The term "observed but corrected on-site" has been cropping up in survey terminology in recent site visits, and has left some in the field confused.
What, exactly, is an "observed but corrected on-site" (OCO) deficiency and how will it impact your survey? The Joint Commission has described that OCO deficiencies have the following characteristics:
- Correcting these deficiencies does not require organizational planning or forethought
- They are easily corrected, posing no significant threat to safety
- For forms, adding missing elements or pieces of information that would not impact the process(es)
- Policy does not follow practice; policy changed to match practice
If a deficiency is OCO, explains Elizabeth Di Giacomo-Geffers, RN, MPH, CSHA, a healthcare consultant in Trabuco Canyon, CA, and former Joint Commission surveyor, the surveyor will flag this item in the report for review in central office. If accepted, it will not count toward the total of RFIs; however, it stays in the report.

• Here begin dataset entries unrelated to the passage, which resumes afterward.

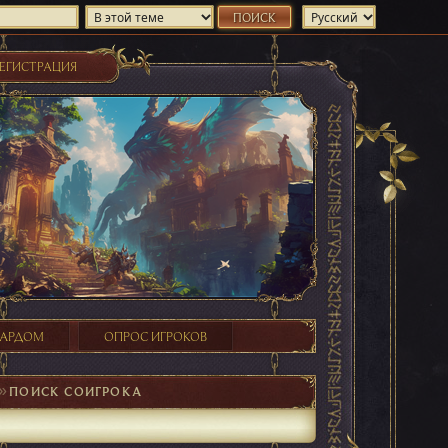
ЕГИСТРАЦИЯ
ХАРДОМ
ОПРОС ИГРОКОВ
►
ПОИСК СОИГРОКА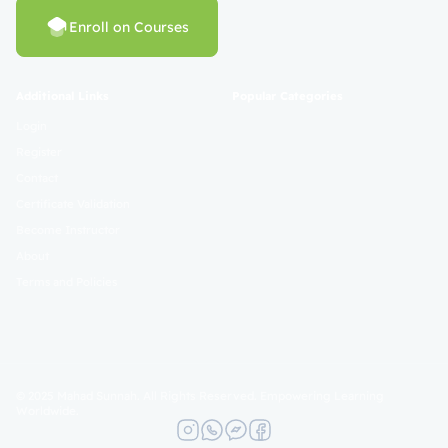
Enroll on Courses
Additional Links
Popular Categories
Login
Register
Contact
Certificate Validation
Become Instructor
About
Terms and Policies
© 2025 Mahad Sunnah. All Rights Reserved. Empowering Learning
Worldwide.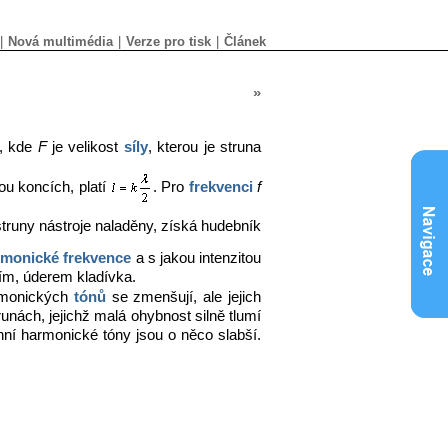
|
Nová multimédia
|
Verze pro tisk
|
Článek
»
, kde
F
je velikost
síly
, kterou je struna
u koncích, platí
. Pro
frekvenci
f
struny nástroje naladěny, získá hudebník
rmonické frekvence
a s jakou intenzitou
ím, úderem kladívka.
armonických
tónů
se zmenšují, ale jejich
runách, jejichž malá ohybnost silně tlumí
ní harmonické tóny jsou o něco slabší.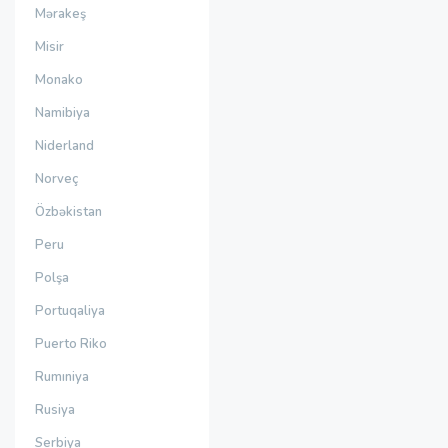
Mərakeş
Misir
Monako
Namibiya
Niderland
Norveç
Özbəkistan
Peru
Polşa
Portuqaliya
Puerto Riko
Rumıniya
Rusiya
Serbiya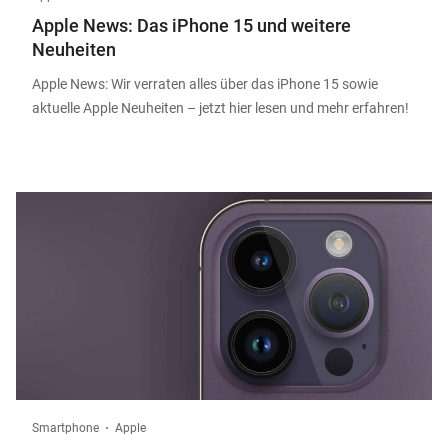
Apple News: Das iPhone 15 und weitere
Neuheiten
Apple News: Wir verraten alles über das iPhone 15 sowie
aktuelle Apple Neuheiten – jetzt hier lesen und mehr erfahren!
Smartphone
Apple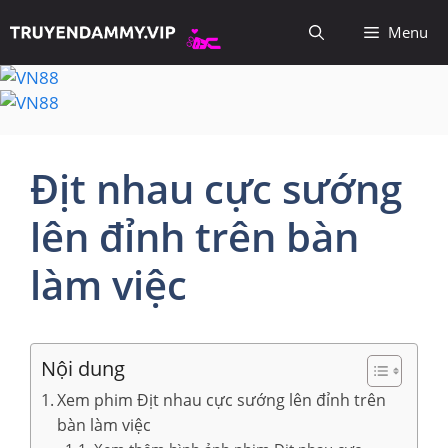
Chuyển
Menu
đến
nội
dung
Địt nhau cực sướng
lên đỉnh trên bàn
làm việc
Nội dung
Xem phim Địt nhau cực sướng lên đỉnh trên
bàn làm việc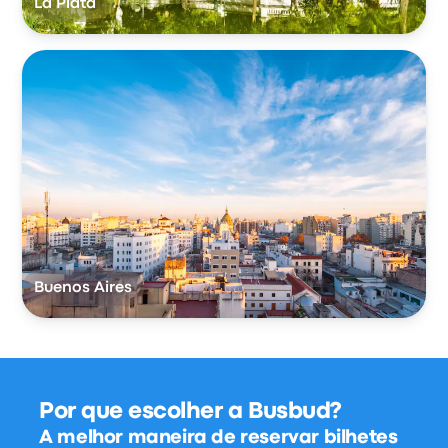
La Plata
Buenos Aires
Por que escolher a Busbud?
A melhor maneira de reservar bilhetes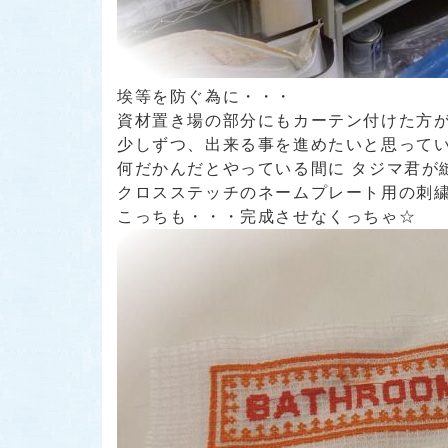
埃等を防ぐ為に・・・
資材置き場の部分にもカーテン付けた方が良いか
少しずつ、出来る事を進めたいと思ってい
何だかんだとやっている間に タジマ君が
クロスステッチのネームプレート用の刺
こっちも・・・完成させなくっちゃ☆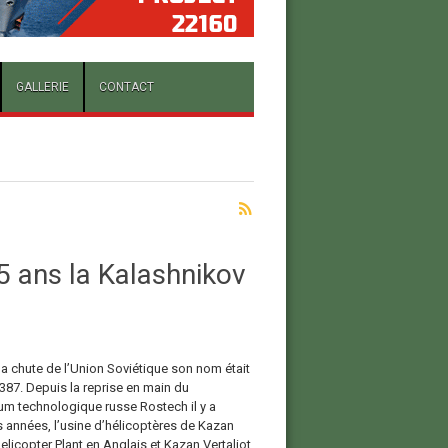
GALLERIE
CONTACT
5 ans la Kalashnikov
la chute de l’Union Soviétique son nom était
387. Depuis la reprise en main du
um technologique russe Rostech il y a
 années, l’usine d’hélicoptères de Kazan
licopter Plant en Anglais et Kazan Vertaliot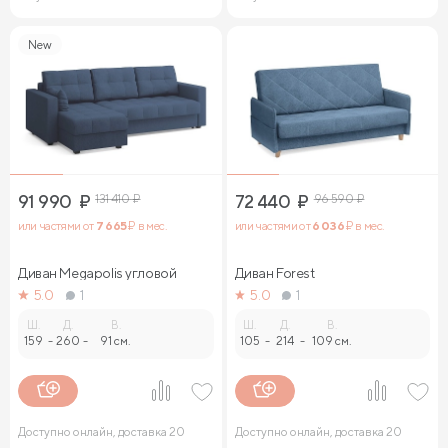
New
91 990
₽
131 410
₽
72 440
₽
96 590
₽
или частями от
7 665
₽ в мес.
или частями от
6 036
₽ в мес.
Диван Megapolis угловой
Диван Forest
5.0
1
5.0
1
Ш.
Д.
В.
Ш.
Д.
В.
159
-
260
-
91 см.
105
-
214
-
109 см.
Доступно онлайн, доставка 20
Доступно онлайн, доставка 20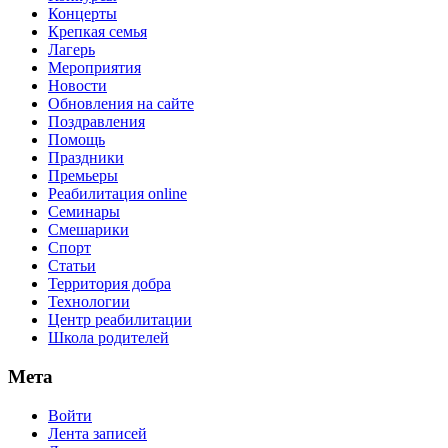
Концерты
Крепкая семья
Лагерь
Мероприятия
Новости
Обновления на сайте
Поздравления
Помощь
Праздники
Премьеры
Реабилитация online
Семинары
Смешарики
Спорт
Статьи
Территория добра
Технологии
Центр реабилитации
Школа родителей
Мета
Войти
Лента записей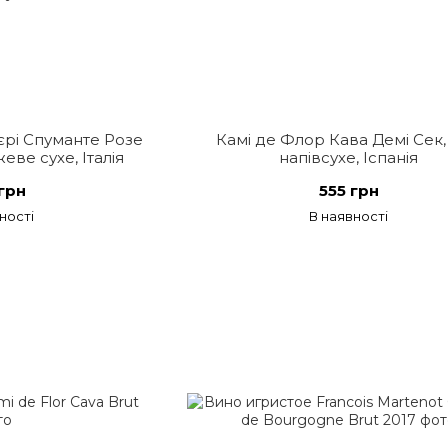
єрі Спуманте Розе
Камі де Флор Кава Демі Сек,
еве сухе, Італія
напівсухе, Іспанія
грн
555 грн
ності
В наявності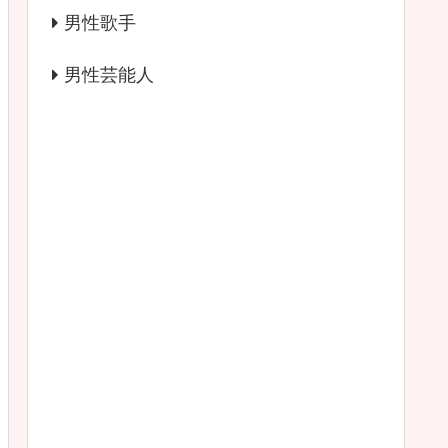
男性歌手
男性芸能人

What do "observed but corrected on site" items look like? Geffers cites the following as a few specific examples hospitals have encountered:
- Immediately disposing of a multi-dose vial that was not dated
- Disposing of an expired quality control test strip immediately
- Missing dates for logs. If, for example, refrigerator logs are missing a few dates, but temperatures before and after missing dates are within range and no patterns or trends observed.
- Stretchers or gurneys blocking medical gas shut off valves. Often, these blockages can be easily and immediately moved.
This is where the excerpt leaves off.